Employee compensation comes in many forms. Businesses that want to motivate employees to boost company revenues while concurrently controlling labor costs often turn to some kind of incentive pay. Employees may earn mixtures of salary and commissions or bonuses or may simply earn straight commission. This makes their pay impossible to predict. However, their effective salary or pay maintains a relationship with company revenues and often the specific revenues individual employees generate.
For various reasons, both workers and employers try to estimate their effective annual earnings. Employees who receive incentive pay -- particularly those who work on straight commission as real estate agents and automotive salespeople often do -- don't have actual salaries. Instead they may derive their effective pay from averages of prior years or quarters, or from sales projection figures based on business and economic trends.

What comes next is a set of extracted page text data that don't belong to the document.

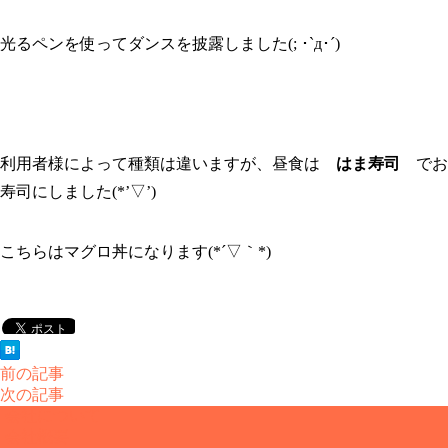
光るペンを使ってダンスを披露しました(; ･`д･´)
利用者様によって種類は違いますが、昼食は
はま寿司
でお
寿司にしました(*’▽’)
こちらはマグロ丼になります(*´▽｀*)
前の記事
次の記事
会社について
会社概要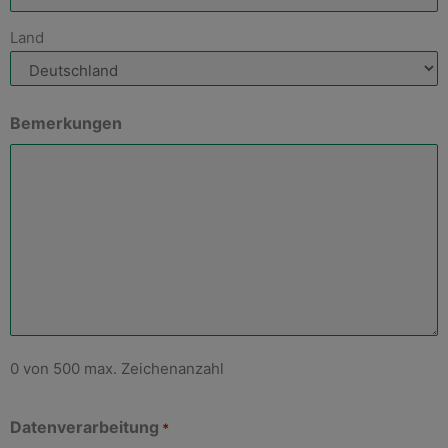
Land
Bemerkungen
0 von 500 max. Zeichenanzahl
Datenverarbeitung
*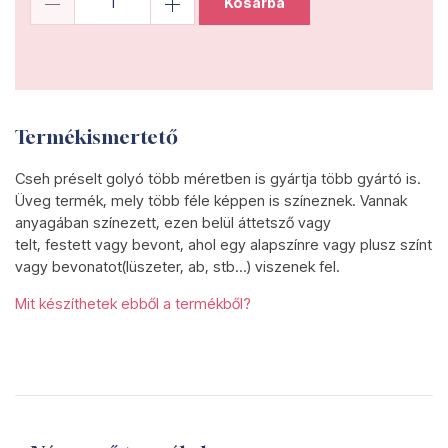
Kosárba
Termékismertető
Cseh préselt golyó több méretben is gyártja több gyártó is.
Üveg termék, mely több féle képpen is színeznek. Vannak
anyagában színezett, ezen belül áttetsző vagy
telt, festett vagy bevont, ahol egy alapszínre vagy plusz színt
vagy bevonatot(lüszeter, ab, stb...) viszenek fel.
Mit készíthetek ebből a termékből?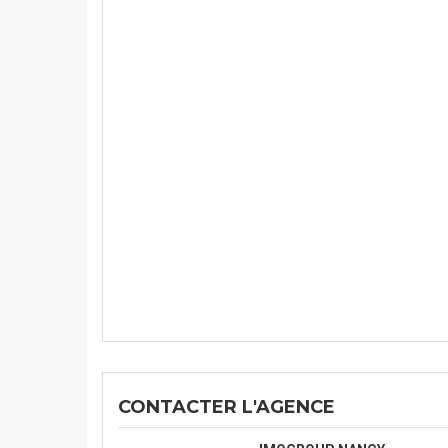
CONTACTER L'AGENCE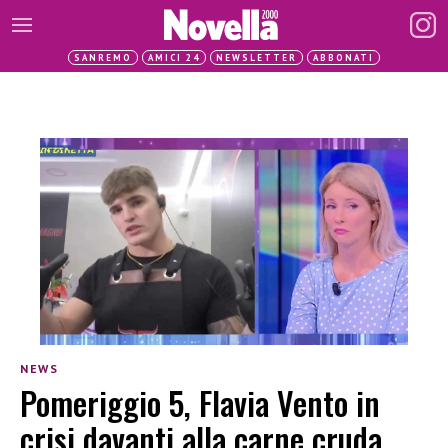
SANREMO
AMICI 24
NEWSLETTER
ABBONATI
NEWS
Pomeriggio 5, Flavia Vento in
crisi davanti alla carne cruda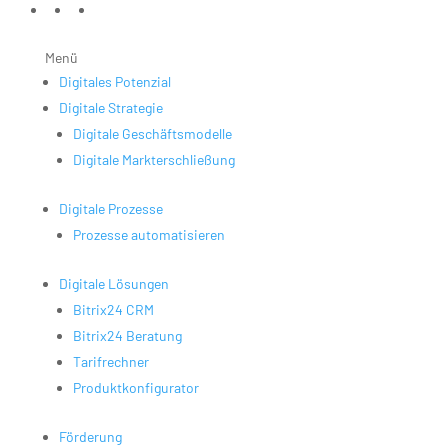
Menü
Digitales Potenzial
Digitale Strategie
Digitale Geschäftsmodelle
Digitale Markterschließung
Digitale Prozesse
Prozesse automatisieren
Digitale Lösungen
Bitrix24 CRM
Bitrix24 Beratung
Tarifrechner
Produktkonfigurator
Förderung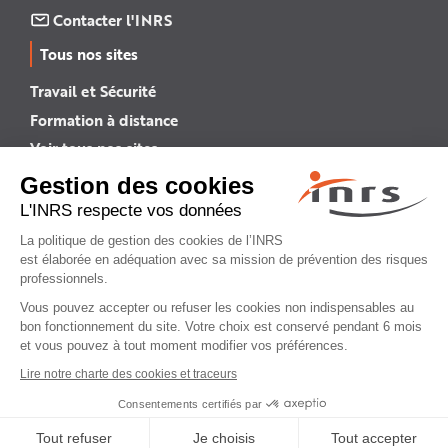
Contacter l'INRS
Tous nos sites
Travail et Sécurité
Formation à distance
Voir tous nos sites →
INRS English
INRS (english version)
Plan du site
Mentions légales
Politique de confidentialité
Gestion des cookies
© INRS 2026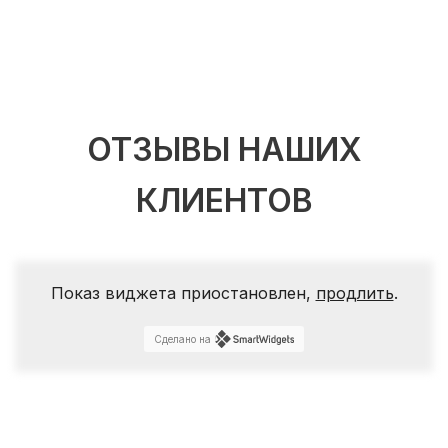
ОТЗЫВЫ НАШИХ
КЛИЕНТОВ
Показ виджета приостановлен,
продлить
.
Сделано на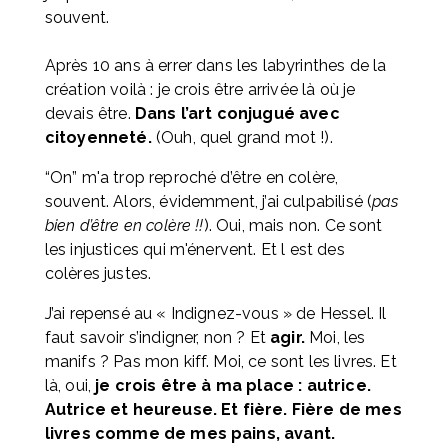
souvent. 
Après 10 ans à errer dans les labyrinthes de la 
création voilà : je crois être arrivée là où je 
devais être. 
Dans l’art conjugué avec 
citoyenneté.
 (Ouh, quel grand mot !).
“On” m'a trop reproché d’être en colère, 
souvent. Alors, évidemment, j’ai culpabilisé (
pas 
bien d’être en colère !!
). Oui, mais non. Ce sont 
les injustices qui m'énervent. Et l est des 
colères justes. 
J’ai repensé au « Indignez-vous » de Hessel. Il 
faut savoir s’indigner, non ? Et 
agir.
 Moi, les 
manifs ? Pas mon kiff. Moi, ce sont les livres. Et 
là, oui, 
je crois être à ma place : autrice. 
Autrice et heureuse. Et fière. Fière de mes 
livres comme de mes pains, avant.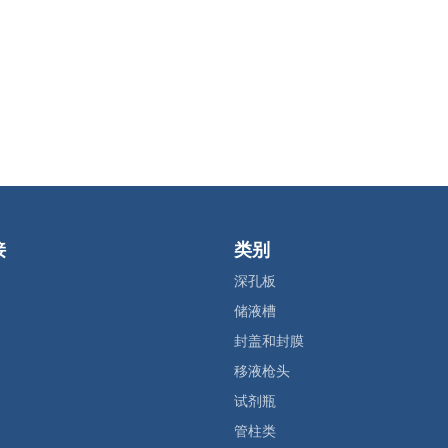
接
类别
深孔板
储液槽
封盖和封膜
移液枪头
试剂瓶
管柱类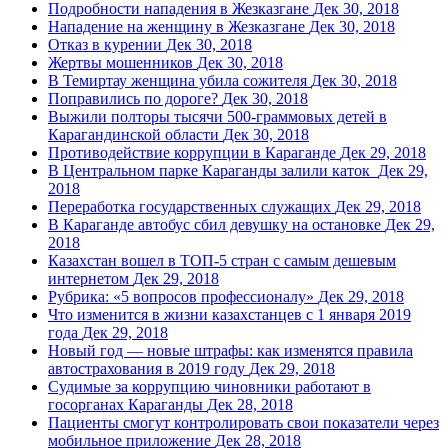
Подробности нападения в Жезказгане
Дек 30, 2018
Нападение на женщину в Жезказгане
Дек 30, 2018
Отказ в курении
Дек 30, 2018
Жертвы мошенников
Дек 30, 2018
В Темиртау женщина убила сожителя
Дек 30, 2018
Поправились по дороге?
Дек 30, 2018
Выжили полторы тысячи 500-граммовых детей в
Карагандинской области
Дек 30, 2018
Противодействие коррупции в Караганде
Дек 29, 2018
В Центральном парке Караганды залили каток
Дек 29,
2018
Переработка государственных служащих
Дек 29, 2018
В Караганде автобус сбил девушку на остановке
Дек 29,
2018
Казахстан вошел в ТОП-5 стран с самым дешевым
интернетом
Дек 29, 2018
Рубрика: «5 вопросов профессионалу»
Дек 29, 2018
Что изменится в жизни казахстанцев с 1 января 2019
года
Дек 29, 2018
Новый год — новые штрафы: как изменятся правила
автострахования в 2019 году
Дек 29, 2018
Судимые за коррупцию чиновники работают в
госорганах Караганды
Дек 28, 2018
Пациенты смогут контролировать свои показатели через
мобильное приложение
Дек 28, 2018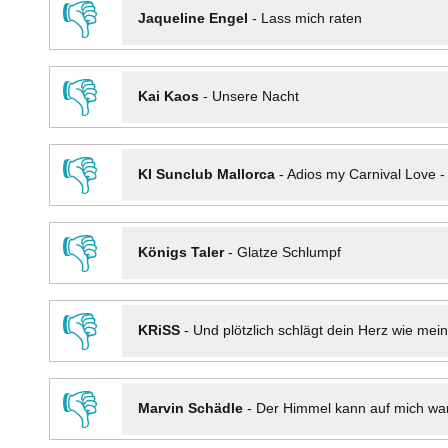
👎
Jaqueline Engel
-
Lass mich raten
👎
Kai Kaos
-
Unsere Nacht
👎
KI Sunclub Mallorca
-
Adios my Carnival Love 
👎
Königs Taler
-
Glatze Schlumpf
👎
KRiSS
-
Und plötzlich schlägt dein Herz wie mei
👎
Marvin Schädle
-
Der Himmel kann auf mich wa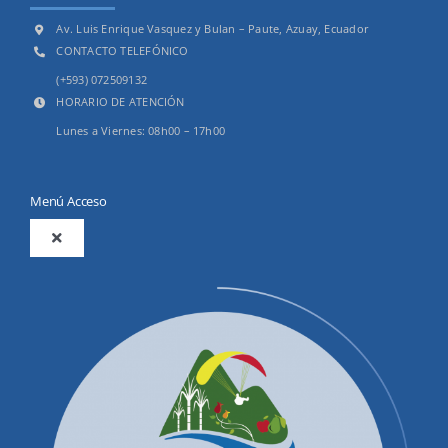
Av. Luis Enrique Vasquez y Bulan – Paute, Azuay, Ecuador
CONTACTO TELEFÓNICO
(+593) 072509132
HORARIO DE ATENCIÓN
Lunes a Viernes: 08h00 – 17h00
Menú Acceso
Toggle
Navigation
2025
Productos y Servicios
Convocatorias Precalificación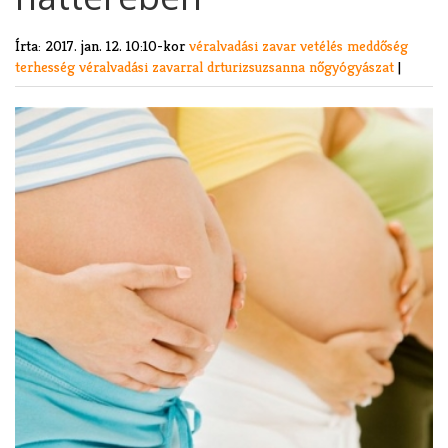
Írta:
2017. jan. 12. 10:10-kor
véralvadási zavar
vetélés
meddőség
terhesség véralvadási zavarral
drturizsuzsanna
nőgyógyászat
|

Employees usually want an estimate of their effective annual salaries to help make important life decisions. Effective earnings influence purchasing decisions, loans and investments. Banks require salary information when considering loan and credit card applications. Employers usually want projections of how much they will pay in labor costs each year which include commissions, bonuses and other incentives. Accountants, business owners and shareholders usually want estimates of their total operating costs to help get a clear picture of a company's liabilities, earning potential and overall performance.
Workers on straight commission have the easiest time computing their effective salaries. If a worker receives 10 percent of her sales revenues and she sells an average of $100,000 per month, then she earns $10,000 a month and can assume an effective salary of $120,000 per year. In cases of mixed base salary and commission, calculations can become more complicated. A worker with a base salary of $50,000 per year who earns 10 percent commissions on sales and generates an average of $10,000 per month in sales revenues typically earns $1,000 per month commission. Her $12,000 a year in commissions increase her total effective pay to $62,000 a year, and her salary constitutes 52 percent of the revenue she generates.
Employers like incentive pay systems for a number of reasons, including driving salespeople to work hard and increase their sales. It also has the added advantage of managing labor costs. Because salespeople on straight commission get paid a fixed percentage of their sales, companies can rest assured that their labor expenditures will always fall within a range they can afford. An organization paying a 10 percent commission spends only 10 percent of revenues on labor whether an employee generates $10,000 in sales or $100,000. This ensures the employee's cost is always less than the revenues she brings in, making her a profitable member of the team.